Death here isn't eerie; it’s an active, vibrant participant. There is a defiant power in hearing the late Proof (of D12) burst out of 'The Manifesto' with a verse recorded 25 years ago: “No one can convince the invincible to be sensible.” Similarly, The Fall’s Mark E. Smith brings his trademark surrealist snarl to the ravey horror of 'Delirium', sounding more commanding than ever as he warns the “shrunken china chief head dealer” that the spirits are “coming home a sinner.” These "Voices From Elsewhere" turn the album into a sonic testament to the permanence of the soul. As Albarn sings on 'Orange County':

“I’m not your enemy, your atoms gone, you stand alone, and everything you gave to someone you love, that’s the hardest thing.”

Albarn has always thrived in that wistful, descending melodic lane he occupied so effectively on Blur’s 'The Ballad of Darren'. That DNA is present here on the gorgeous 'The Empty Dream Machine', while 'Casablanca', a track that sees Johnny Marr and Paul Simonon effectively uniting The Smiths and The Clash, is so quintessentially evocative it could have easily sat on that last Blur record. It feels like a sophisticated, dub-heavy evolution of Albarn’s best songwriting, blending English pining with a nomadic, global groove.

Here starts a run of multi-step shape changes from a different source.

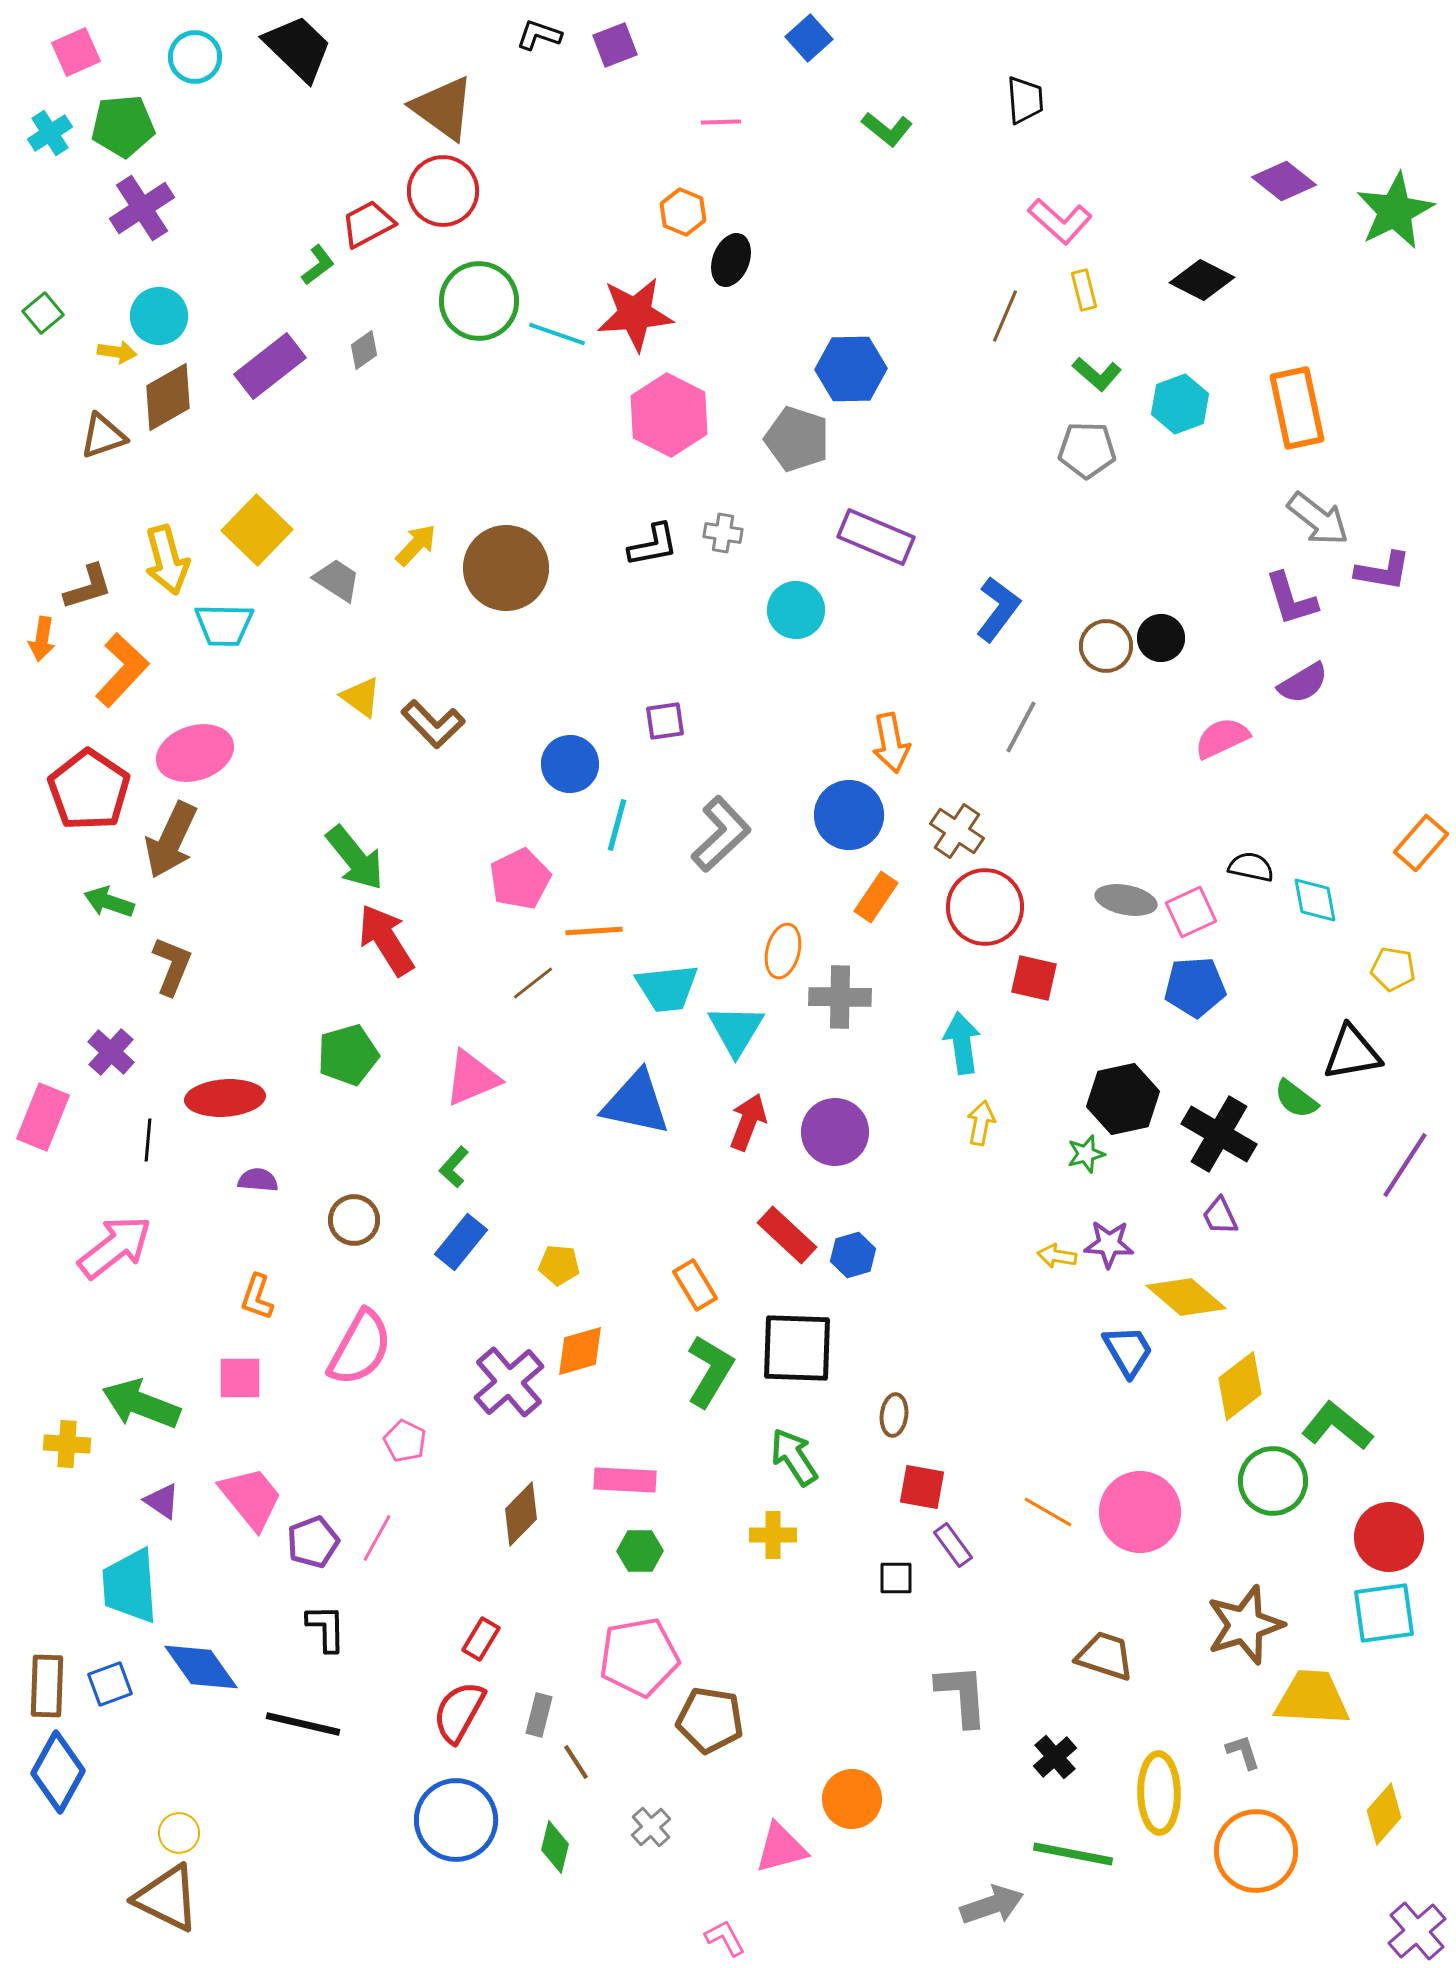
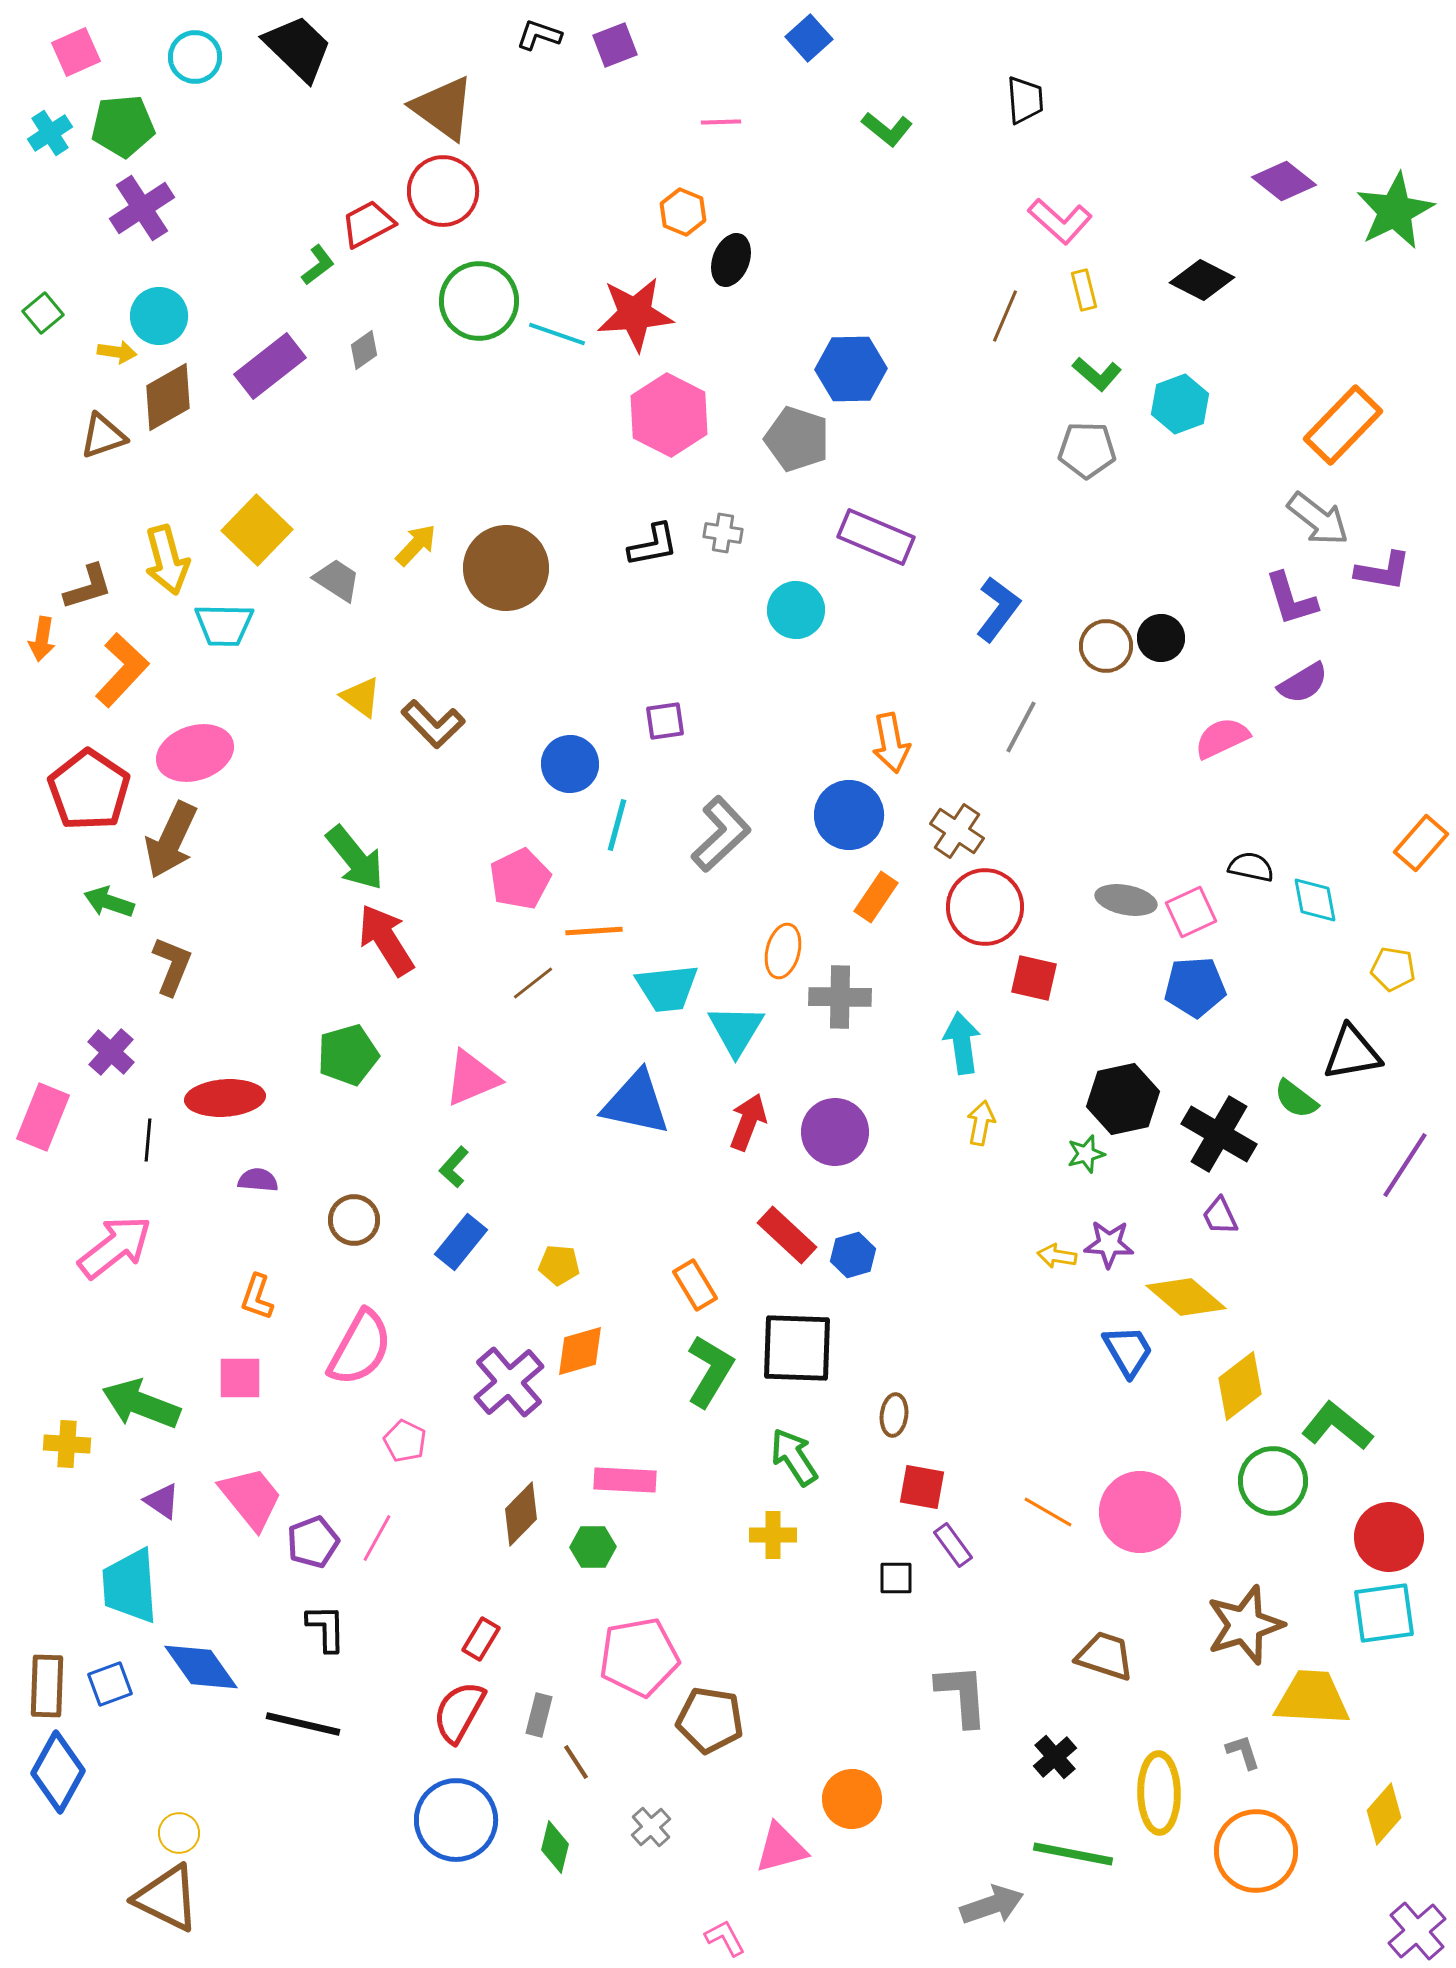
orange rectangle at (1297, 408): moved 46 px right, 17 px down; rotated 56 degrees clockwise
green hexagon at (640, 1551): moved 47 px left, 4 px up
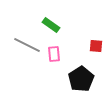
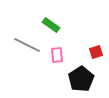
red square: moved 6 px down; rotated 24 degrees counterclockwise
pink rectangle: moved 3 px right, 1 px down
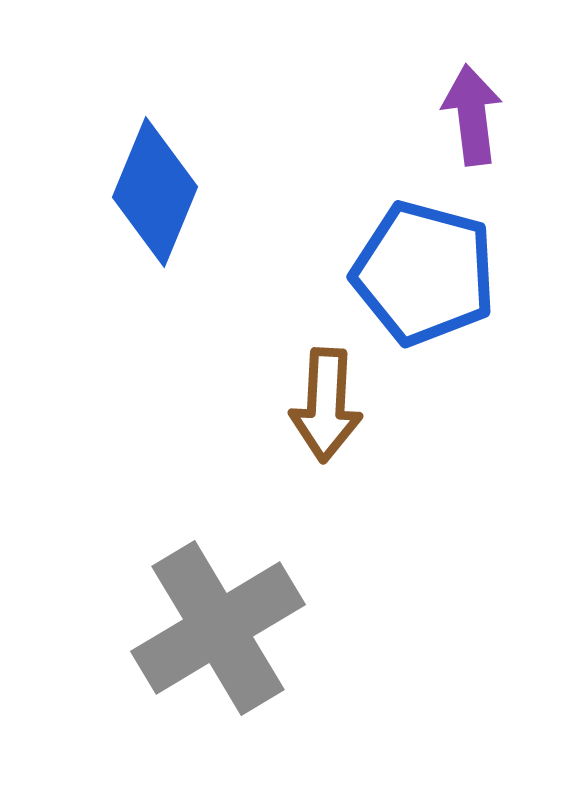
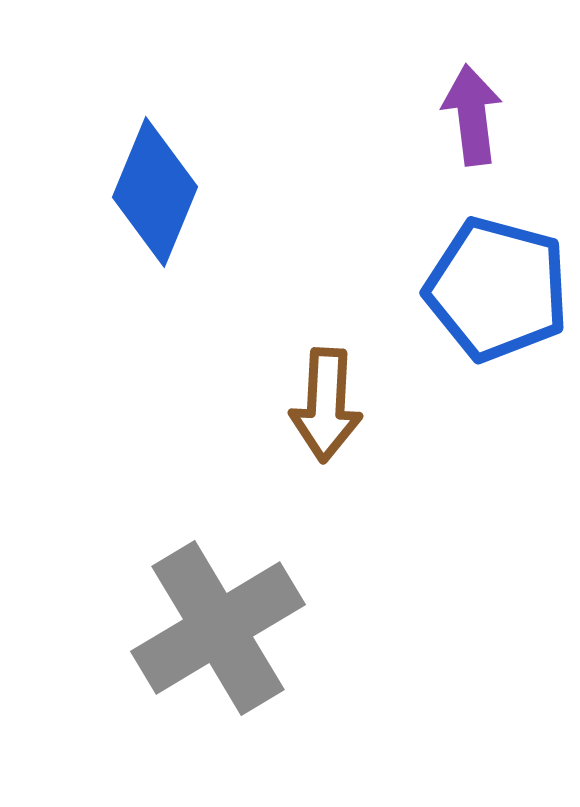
blue pentagon: moved 73 px right, 16 px down
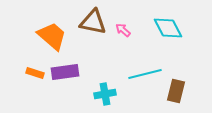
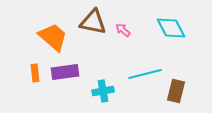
cyan diamond: moved 3 px right
orange trapezoid: moved 1 px right, 1 px down
orange rectangle: rotated 66 degrees clockwise
cyan cross: moved 2 px left, 3 px up
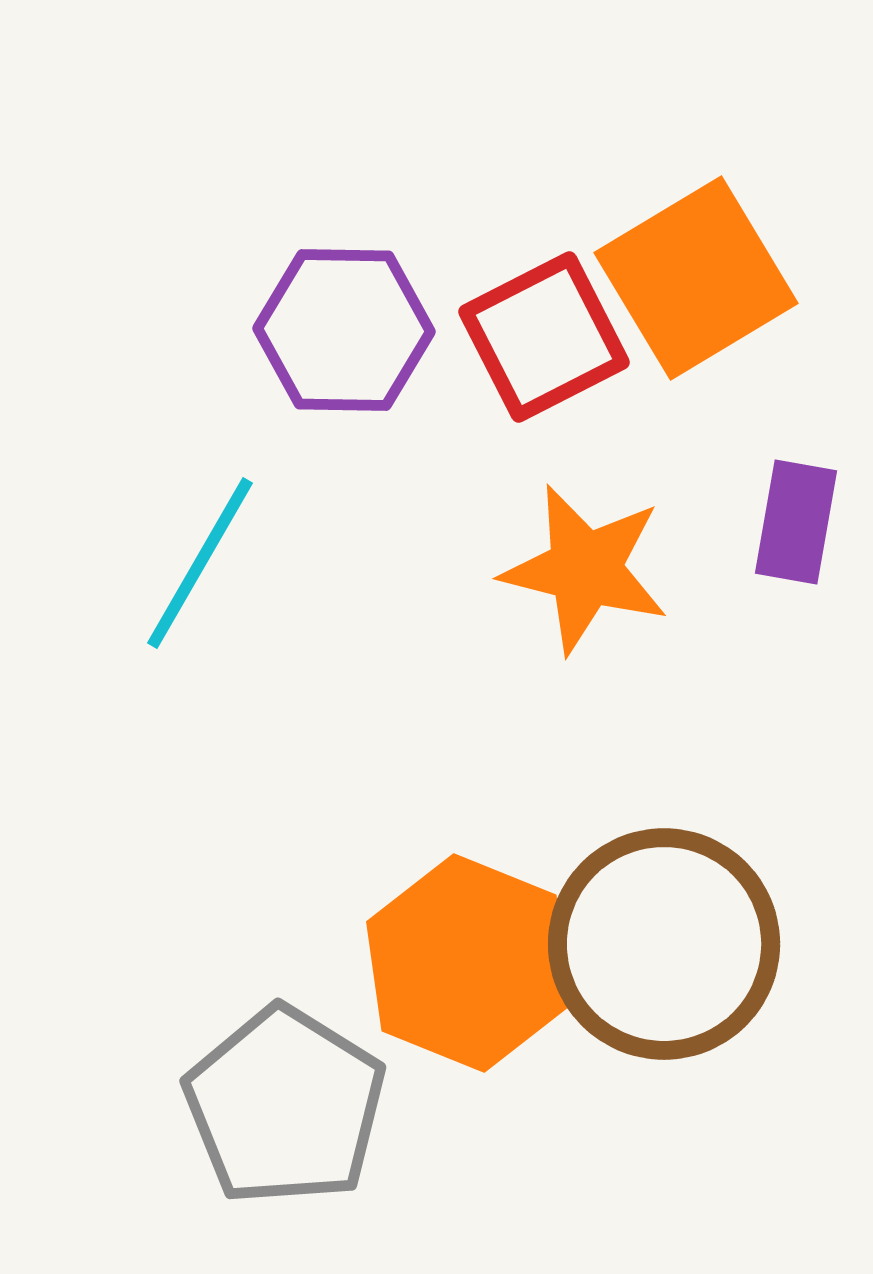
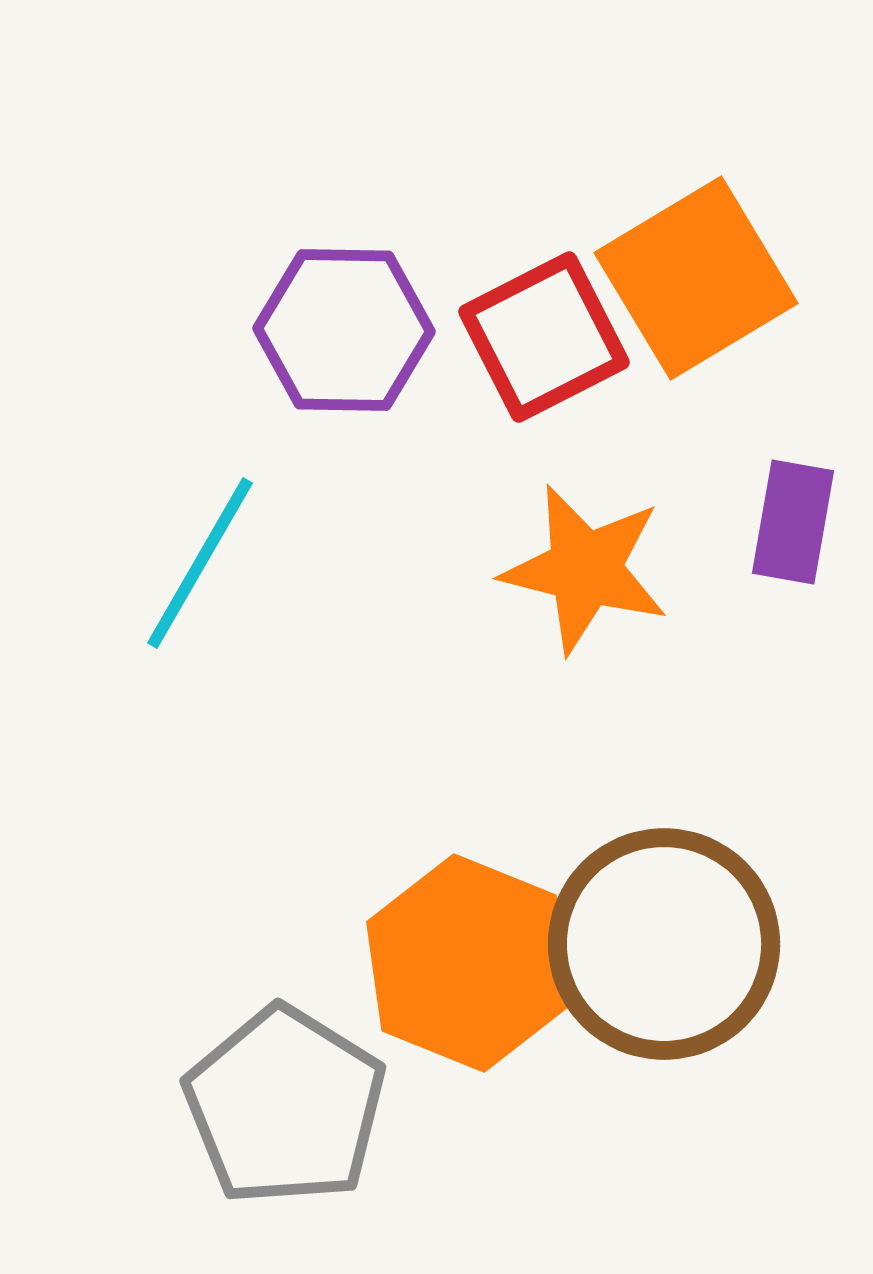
purple rectangle: moved 3 px left
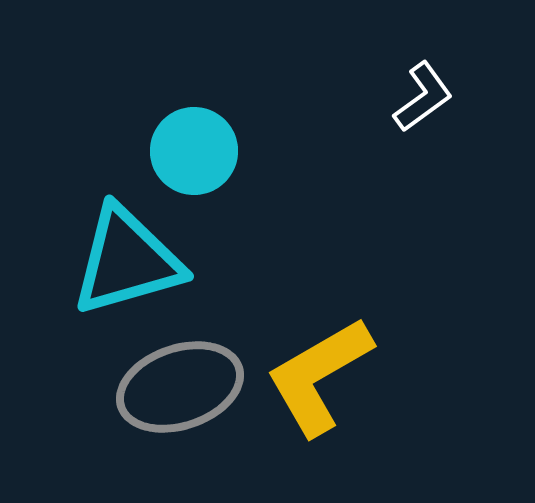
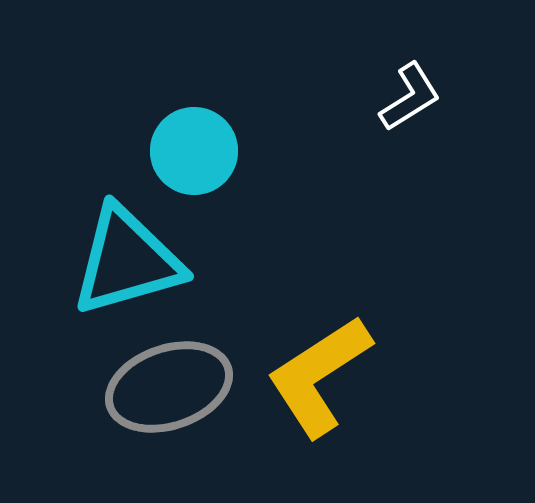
white L-shape: moved 13 px left; rotated 4 degrees clockwise
yellow L-shape: rotated 3 degrees counterclockwise
gray ellipse: moved 11 px left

But the record refuses to linger in the shadows. Following the widescreen Indian soundscapes of the opener, 'The Moon Cave' dips into sleek, rubbery funk, while the Sparks-assisted 'The Happy Dictator' provides a joyous slice of 80s synth-pop. It is a masterclass in art-pop irony, pairing Russell Mael’s operatic, staccato delivery with a neon-lit bounce that feels like a forgotten New Wave classic. It’s a playful jab at the tyrants and despots who present themselves as eternal, a song that manages to be both a scathing critique and the most danceable moment on the record. It's Gorillaz at their most flamboyant, proving that even a song about authoritarianism can be a shimmering, floor-filling delight.

That subversive energy carries into the guest spots, where even IDLES’ Joe Talbot reveals a new, vulnerable gear on the woozy, Jerry Dammers-inspired ska of 'The God of Lying'. Trading his trademark post-punk roar for a reflective, "Ghost Town" lilt, Talbot interrogates the complacency of modern life with startling clarity:

“Are you happy with your housing? / Are you climbing up the walls? / Are you deafened by the headlines, or does your head not hear at all?”

'The Mountain' achieves a miraculous feat. While Albarn has often waded through grief, from the pulsing melancholy of 'Andromeda' and the elegiac 'The Nearer the Fountain, More Pure the Stream Flows' to Blur's 'The Ballad' and 'The Narcissist', those previous explorations felt like funeral rites. This record, despite its heavy thematic weight, refuses to be sombre.

Instead, its 15 tracks form a vibrant tapestry of major-key sing-alongs, sitar-soaked bangers, and whimsical waltzes. It acknowledges the darker side of the human condition, the "atoms building bombs", yet chooses to smile anyway. It is an ecstatic exploration of rebirth and the profound resilience of the spirit.

Quite simply, this is the band’s best work in 15 years. An exceptional record that proves even at the summit of their career, Gorillaz are still finding new ways to climb.